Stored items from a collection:
- - - - - - -
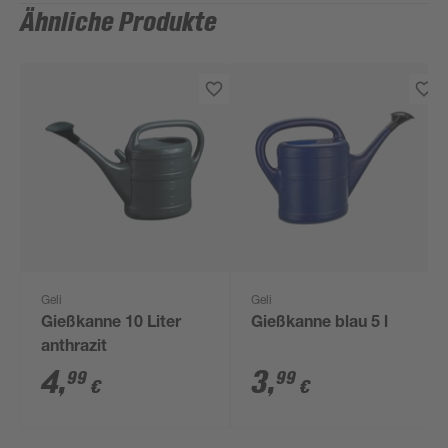
Ähnliche Produkte
Geli
Geli
Gießkanne 10 Liter
Gießkanne blau 5 l
anthrazit
4
,
3
,
99
99
€
€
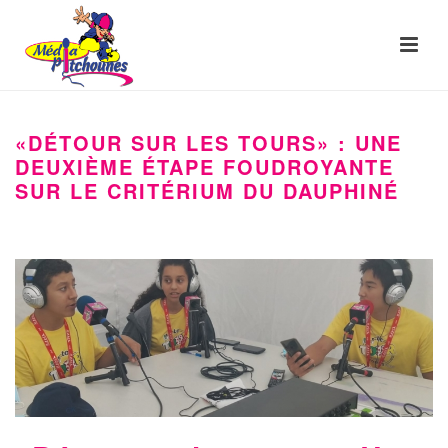
«DÉTOUR SUR LES TOURS» : UNE
DEUXIÈME ÉTAPE FOUDROYANTE
SUR LE CRITÉRIUM DU DAUPHINÉ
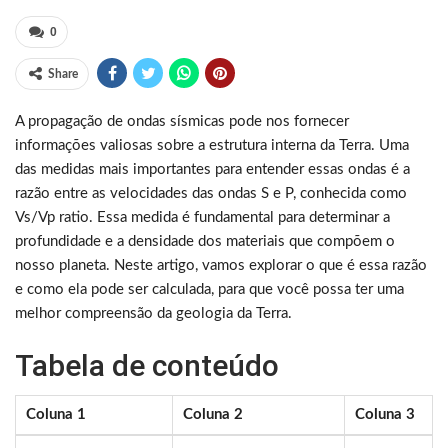
0
Share
A propagação de ondas sísmicas pode nos fornecer
informações valiosas sobre a estrutura interna da Terra. Uma
das medidas mais importantes para entender essas ondas é a
razão entre as velocidades das ondas S e P, conhecida como
Vs/Vp ratio. Essa medida é fundamental para determinar a
profundidade e a densidade dos materiais que compõem o
nosso planeta. Neste artigo, vamos explorar o que é essa razão
e como ela pode ser calculada, para que você possa ter uma
melhor compreensão da geologia da Terra.
Tabela de conteúdo
Coluna 1
Coluna 2
Coluna 3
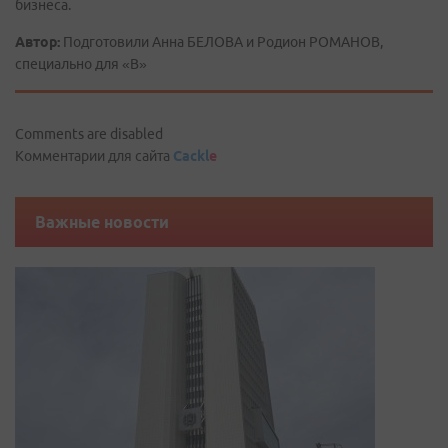
бизнеса.
Автор:
Подготовили Анна БЕЛОВА и Родион РОМАНОВ,
специально для «В»
Comments are disabled
Комментарии для сайта
Cackl
e
Важные новости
- - - - - - -
TASK BRIEF: Copy the lines that hold the word "razão". Take them from the records above.

ANSWER TO THIS EXERCISE:
razão entre as velocidades das ondas S e P, conhecida como
nosso planeta. Neste artigo, vamos explorar o que é essa razão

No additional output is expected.